* How to complete this task
Could you set down the lines from the first line of the entries below through the line with "Machen Sie den", exactly and with no pictures?

* Supplied material

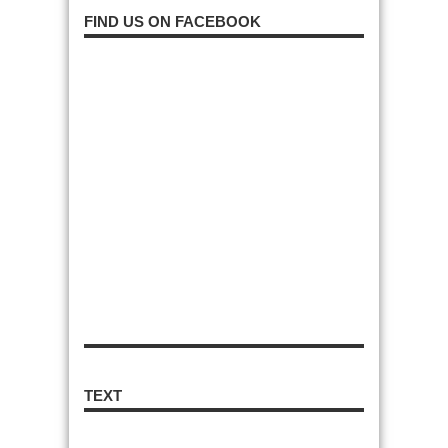
FIND US ON FACEBOOK
TEXT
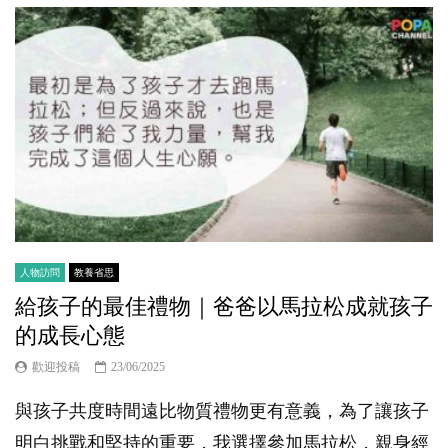
人物訪問
教養省思
給孩子的最佳禮物｜爸爸以馬拉松成就孩子
的成長心態
歡迎投稿
23/06/2025
與孩子共度時間遠比物質禮物更有意義，為了讓孩子
明白挑戰和堅持的重要，我選擇參加馬拉松，親身經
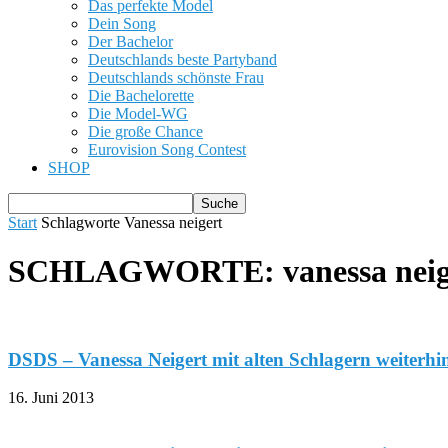
Das perfekte Model
Dein Song
Der Bachelor
Deutschlands beste Partyband
Deutschlands schönste Frau
Die Bachelorette
Die Model-WG
Die große Chance
Eurovision Song Contest
SHOP
Start
Schlagworte
Vanessa neigert
SCHLAGWORTE: vanessa neig
DSDS – Vanessa Neigert mit alten Schlagern weiterhin
16. Juni 2013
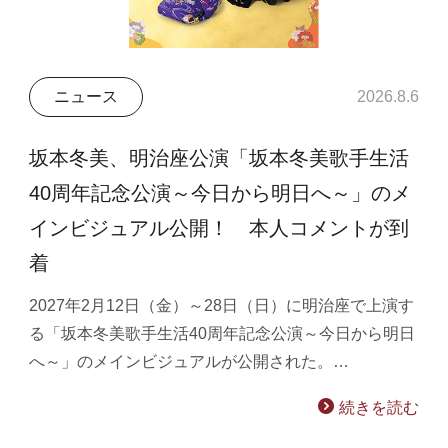
ニュース
2026.8.6
坂本冬美、明治座公演「坂本冬美歌手生活
40周年記念公演～今日から明日へ～」のメ
インビジュアル公開！ 本人コメントが到
着
2027年2月12日（金）～28日（日）に明治座で上演す
る「坂本冬美歌手生活40周年記念公演～今日から明日
へ～」のメインビジュアルが公開された。…
続きを読む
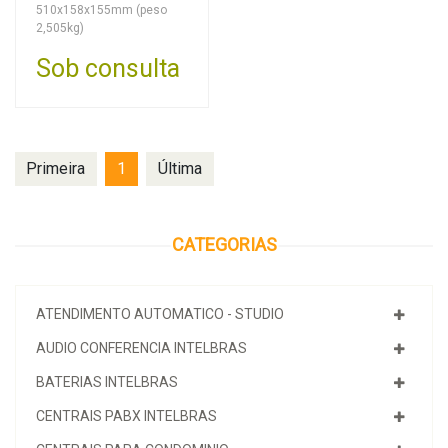
510x158x155mm (peso
2,505kg)
Sob consulta
Primeira
1
Última
CATEGORIAS
ATENDIMENTO AUTOMATICO - STUDIO
AUDIO CONFERENCIA INTELBRAS
BATERIAS INTELBRAS
CENTRAIS PABX INTELBRAS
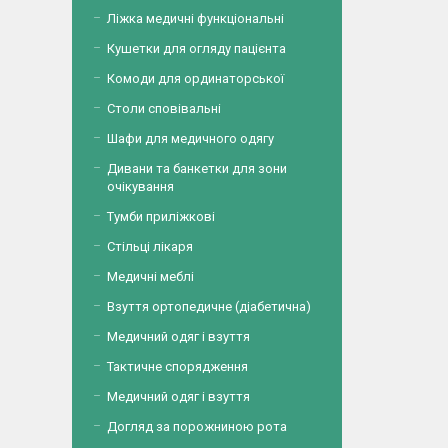
Ліжка медичні функціональні
Кушетки для огляду пацієнта
Комоди для ординаторської
Столи сповівальні
Шафи для медичного одягу
Дивани та банкетки для зони
очікування
Тумби приліжкові
Стільці лікаря
Медичні меблі
Взуття ортопедичне (діабетична)
Медичний одяг і взуття
Тактичне спорядження
Медичний одяг і взуття
Догляд за порожниною рота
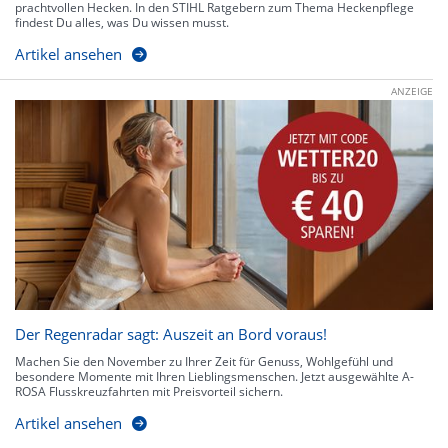
prachtvollen Hecken. In den STIHL Ratgebern zum Thema Heckenpflege
findest Du alles, was Du wissen musst.
Artikel ansehen
ANZEIGE
Der Regenradar sagt: Auszeit an Bord voraus!
Machen Sie den November zu Ihrer Zeit für Genuss, Wohlgefühl und
besondere Momente mit Ihren Lieblingsmenschen. Jetzt ausgewählte A-
ROSA Flusskreuzfahrten mit Preisvorteil sichern.
Artikel ansehen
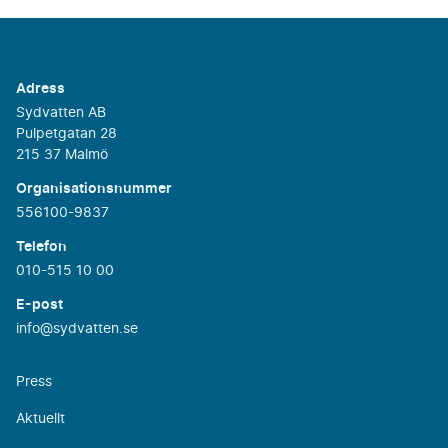
Adress
Sydvatten AB
Pulpetgatan 28
215 37 Malmö
Organisationsnummer
556100-9837
Telefon
010-515 10 00
E-post
info@sydvatten.se
Press
Aktuellt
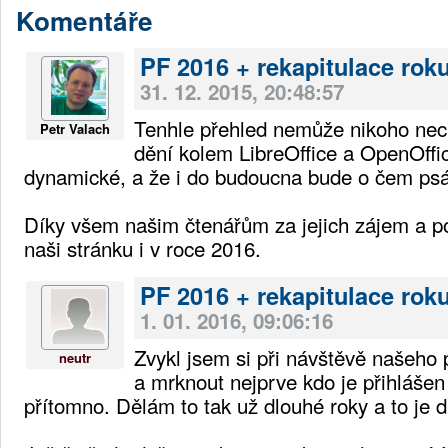
Komentáře
PF 2016 + rekapitulace rok
31. 12. 2015, 20:48:57
Tenhle přehled nemůže nikoho nec
Petr Valach
dění kolem LibreOffice a OpenOffi
dynamické, a že i do budoucna bude o čem psá
Díky všem našim čtenářům za jejich zájem a p
naši stránku i v roce 2016.
PF 2016 + rekapitulace rok
1. 01. 2016, 09:06:16
Zvykl jsem si při návštěvě našeho 
neutr
a mrknout nejprve kdo je přihlášen a
přítomno. Dělám to tak už dlouhé roky a to je 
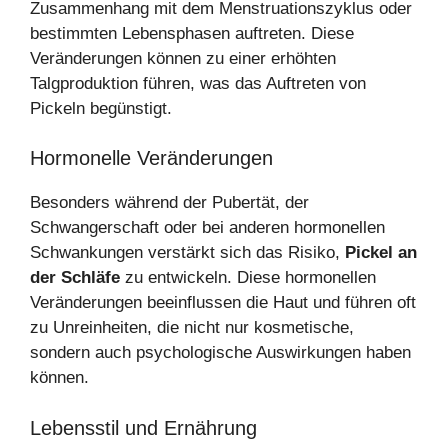
Zusammenhang mit dem Menstruationszyklus oder
bestimmten Lebensphasen auftreten. Diese
Veränderungen können zu einer erhöhten
Talgproduktion führen, was das Auftreten von
Pickeln begünstigt.
Hormonelle Veränderungen
Besonders während der Pubertät, der
Schwangerschaft oder bei anderen hormonellen
Schwankungen verstärkt sich das Risiko,
Pickel an
der Schläfe
zu entwickeln. Diese hormonellen
Veränderungen beeinflussen die Haut und führen oft
zu Unreinheiten, die nicht nur kosmetische,
sondern auch psychologische Auswirkungen haben
können.
Lebensstil und Ernährung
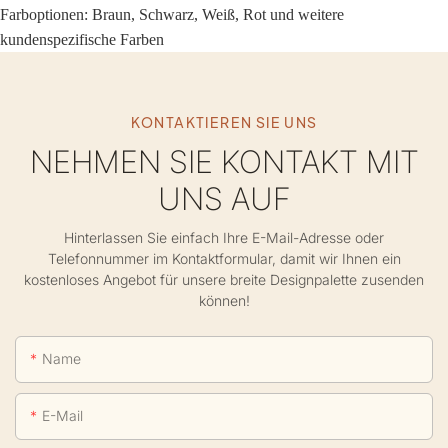
Farboptionen: Braun, Schwarz, Weiß, Rot und weitere
kundenspezifische Farben
KONTAKTIEREN SIE UNS
NEHMEN SIE KONTAKT MIT
UNS AUF
Hinterlassen Sie einfach Ihre E-Mail-Adresse oder
Telefonnummer im Kontaktformular, damit wir Ihnen ein
kostenloses Angebot für unsere breite Designpalette zusenden
können!
Name
E-Mail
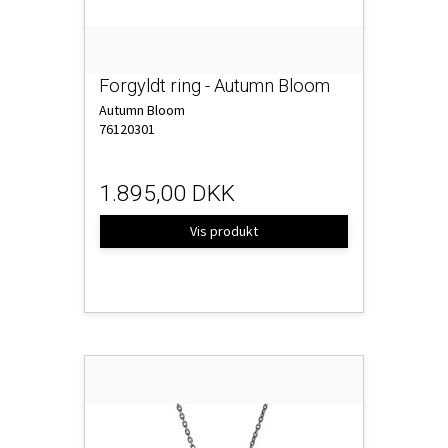
Forgyldt ring - Autumn Bloom
Autumn Bloom
76120301
1.895,00 DKK
Vis produkt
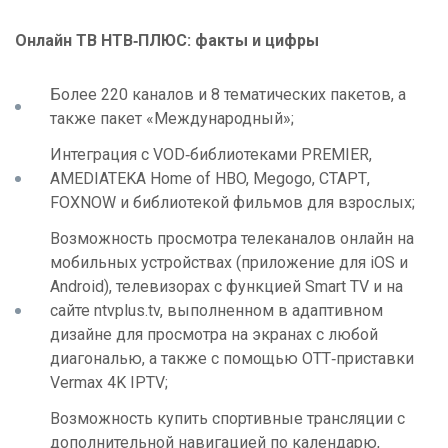
Онлайн ТВ НТВ‑ПЛЮС: факты и цифры
Более 220 каналов и 8 тематических пакетов, а
также пакет «Международный»;
Интеграция с VOD‑библиотеками PREMIER,
AMEDIATEKA Home of HBO, Megogo, СТАРТ,
FOXNOW и библиотекой фильмов для взрослых;
Возможность просмотра телеканалов онлайн на
мобильных устройствах (приложение для iOS и
Android), телевизорах с функцией Smart TV и на
сайте ntvplus.tv, выполненном в адаптивном
дизайне для просмотра на экранах с любой
диагональю, а также с помощью ОТТ‑приставки
Vermax 4K IPTV;
Возможность купить спортивные трансляции с
дополнительной навигацией по календарю,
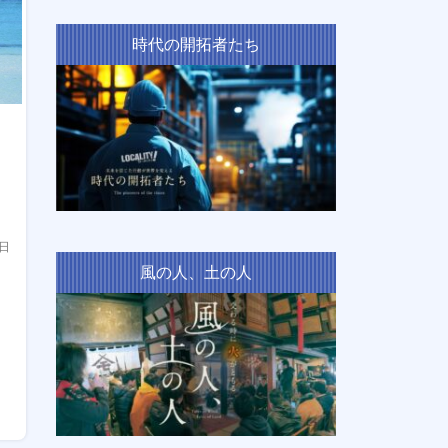
時代の開拓者たち
9日
風の人、土の人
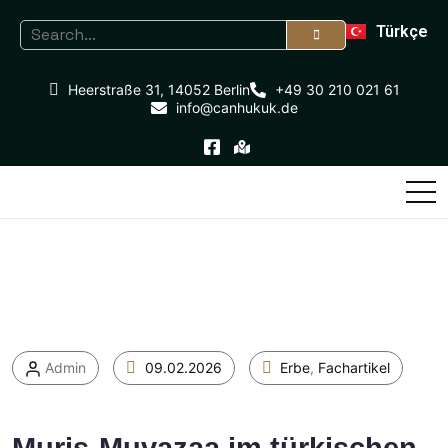
Türkçe
Heerstraße 31, 14052 Berlin
+49 30 210 021 61
info@canhukuk.de
Admin
09.02.2026
Erbe
,
Fachartikel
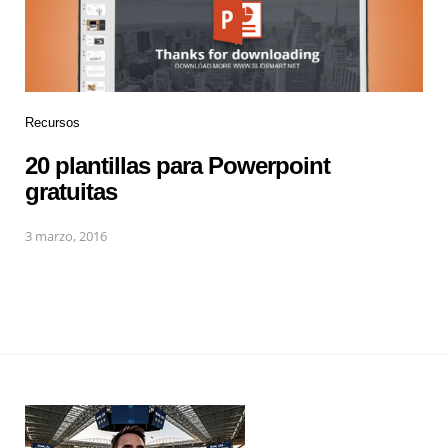
Recursos
20 plantillas para Powerpoint
gratuitas
3 marzo, 2016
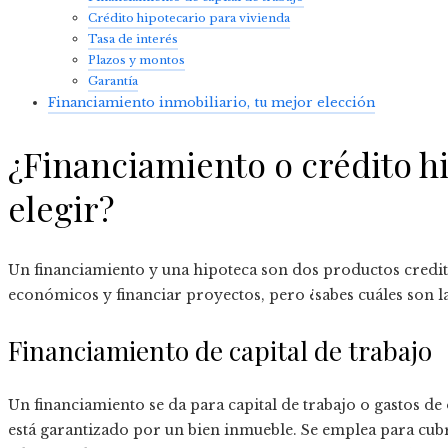
Crédito hipotecario para vivienda
Tasa de interés
Plazos y montos
Garantía
Financiamiento inmobiliario, tu mejor elección
¿Financiamiento o crédito h
elegir?
Un financiamiento y una hipoteca son dos productos credi
económicos y financiar proyectos, pero ¿sabes cuáles son la
Financiamiento de capital de trabajo
Un financiamiento se da para capital de trabajo o gastos d
está garantizado por un bien inmueble. Se emplea para cubri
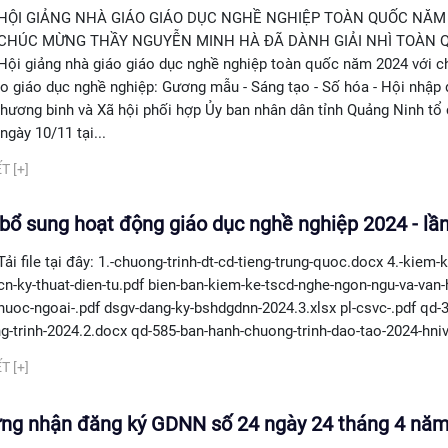
HỘI GIẢNG NHÀ GIÁO GIÁO DỤC NGHỀ NGHIỆP TOÀN QUỐC NĂM 
CHÚC MỪNG THẦY NGUYỄN MINH HÀ ĐÃ DÀNH GIẢI NHÌ TOÀN 
Hội giảng nhà giáo giáo dục nghề nghiệp toàn quốc năm 2024 với c
áo giáo dục nghề nghiệp: Gương mẫu - Sáng tạo - Số hóa - Hội nhập
hương binh và Xã hội phối hợp Ủy ban nhân dân tỉnh Quảng Ninh tổ
ngày 10/11 tại...
T [+]
bổ sung hoạt động giáo dục nghề nghiệp 2024 - lần
Tải file tại đây: 1.-chuong-trinh-dt-cd-tieng-trung-quoc.docx 4.-kiem-
cn-ky-thuat-dien-tu.pdf bien-ban-kiem-ke-tscd-nghe-ngon-ngu-va-van-
nuoc-ngoai-.pdf dsgv-dang-ky-bshdgdnn-2024.3.xlsx pl-csvc-.pdf qd-
g-trinh-2024.2.docx qd-585-ban-hanh-chuong-trinh-dao-tao-2024-hni
T [+]
ứng nhận đăng ký GDNN số 24 ngày 24 tháng 4 nă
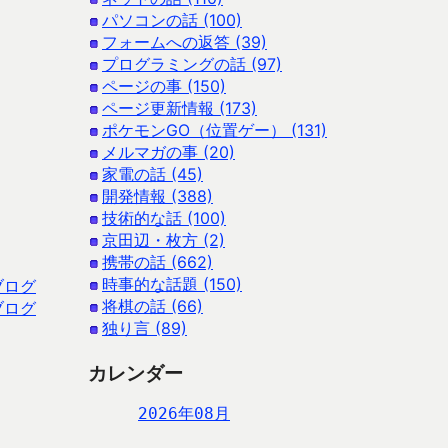
パソコンの話 (100)
フォームへの返答 (39)
プログラミングの話 (97)
ページの事 (150)
ページ更新情報 (173)
ポケモンGO（位置ゲー） (131)
メルマガの事 (20)
家電の話 (45)
開発情報 (388)
技術的な話 (100)
京田辺・枚方 (2)
携帯の話 (662)
時事的な話題 (150)
ブログ
将棋の話 (66)
ブログ
独り言 (89)
カレンダー
2026年08月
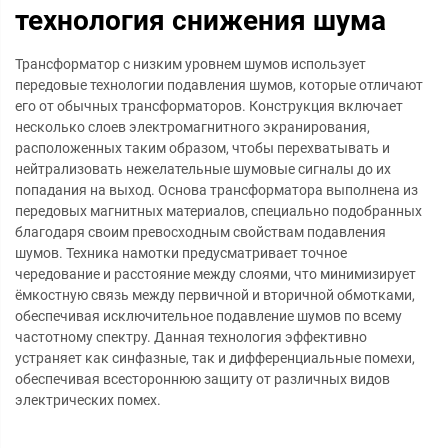
технология снижения шума
Трансформатор с низким уровнем шумов использует
передовые технологии подавления шумов, которые отличают
его от обычных трансформаторов. Конструкция включает
несколько слоев электромагнитного экранирования,
расположенных таким образом, чтобы перехватывать и
нейтрализовать нежелательные шумовые сигналы до их
попадания на выход. Основа трансформатора выполнена из
передовых магнитных материалов, специально подобранных
благодаря своим превосходным свойствам подавления
шумов. Техника намотки предусматривает точное
чередование и расстояние между слоями, что минимизирует
ёмкостную связь между первичной и вторичной обмотками,
обеспечивая исключительное подавление шумов по всему
частотному спектру. Данная технология эффективно
устраняет как синфазные, так и дифференциальные помехи,
обеспечивая всестороннюю защиту от различных видов
электрических помех.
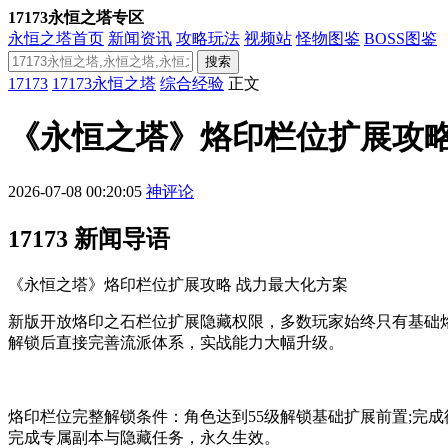
17173永恒之塔专区
永恒之塔首页
新闻资讯
攻略玩法
视频站
怪物图鉴
BOSS图鉴
搜索
17173
17173永恒之塔
综合经验
正文
《永恒之塔》烙印栏位扩展攻略
2026-07-08 00:20:05
神评论
17173 新闻导语
《永恒之塔》烙印栏位扩展攻略 战力最大化方案
新版开放烙印之石栏位扩展隐藏权限，多数玩家始终只有基础
解锁后直接完善流派体系，实战能力大幅升级。
烙印栏位完整解锁条件：角色达到55级解锁基础扩展前置;完
完成专属副本与隐藏任务，永久生效。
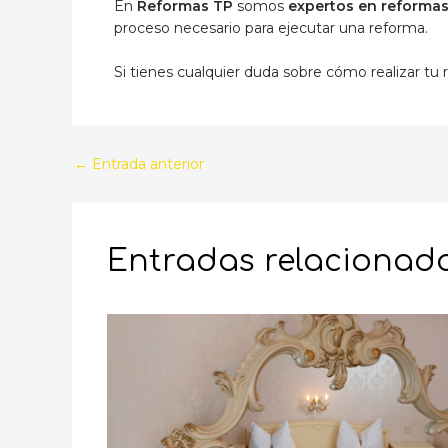
En
Reformas TP
somos
expertos en reformas
proceso necesario para ejecutar una reforma.
Si tienes cualquier duda sobre cómo realizar t
Navegación
←
Entrada anterior
de
entradas
Entradas relacionad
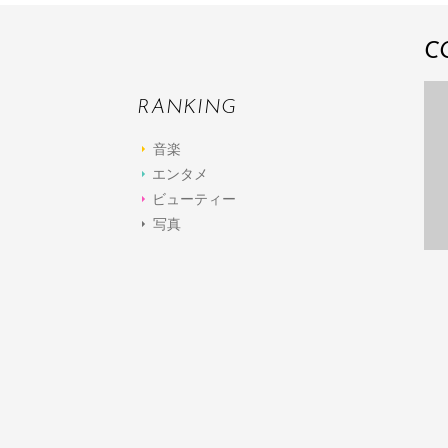
C
RANKING
音楽
エンタメ
ビューティー
写真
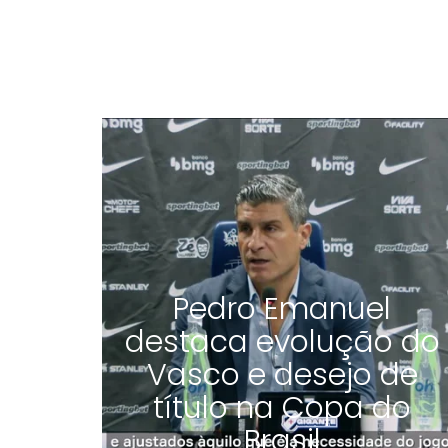
Pedro Emanuel
destaca evolução do
Vasco e desejo de
título na Copa do
Brasil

* Response to this task
FIND US ON FACEBOOK
TEXT
人物訪問
教養省思
給孩子的最佳禮物｜爸爸以馬拉松成就孩子
的成長心態
歡迎投稿
23/06/2025
與孩子共度時間遠比物質禮物更有意義，為了讓孩子
明白挑戰和堅持的重要，我選擇參加馬拉松，親身經
Das perfekte Model
Dein Song
Der Bachelor
Deutschlands beste Partyband
Deutschlands schönste Frau
Die Bachelorette
Die Model-WG
Die große Chance
Eurovision Song Contest
SHOP
Start
Schlagworte
Vanessa neigert
SCHLAGWORTE: vanessa neig
DSDS – Vanessa Neigert mit alten Schlagern weiterhin
16. Juni 2013
ニュース
2026.8.6
坂本冬美、明治座公演「坂本冬美歌手生活
40周年記念公演～今日から明日へ～」のメ
インビジュアル公開！ 本人コメントが到
着
2027年2月12日（金）～28日（日）に明治座で上演す
る「坂本冬美歌手生活40周年記念公演～今日から明日
へ～」のメインビジュアルが公開された。…
続きを読む
510x158x155mm (peso
2,505kg)
Sob consulta
Primeira
1
Última
CATEGORIAS
ATENDIMENTO AUTOMATICO - STUDIO
AUDIO CONFERENCIA INTELBRAS
BATERIAS INTELBRAS
CENTRAIS PABX INTELBRAS
Ліжка медичні функціональні
Кушетки для огляду пацієнта
Комоди для ординаторської
Столи сповівальні
Шафи для медичного одягу
Дивани та банкетки для зони
очікування
Тумби приліжкові
Стільці лікаря
Медичні меблі
Взуття ортопедичне (діабетична)
Медичний одяг і взуття
Тактичне спорядження
Медичний одяг і взуття
Догляд за порожниною рота
prachtvollen Hecken. In den STIHL Ratgebern zum Thema Heckenpflege
findest Du alles, was Du wissen musst.
Artikel ansehen
ANZEIGE
Der Regenradar sagt: Auszeit an Bord voraus!
Machen Sie den November zu Ihrer Zeit für Genuss, Wohlgefühl und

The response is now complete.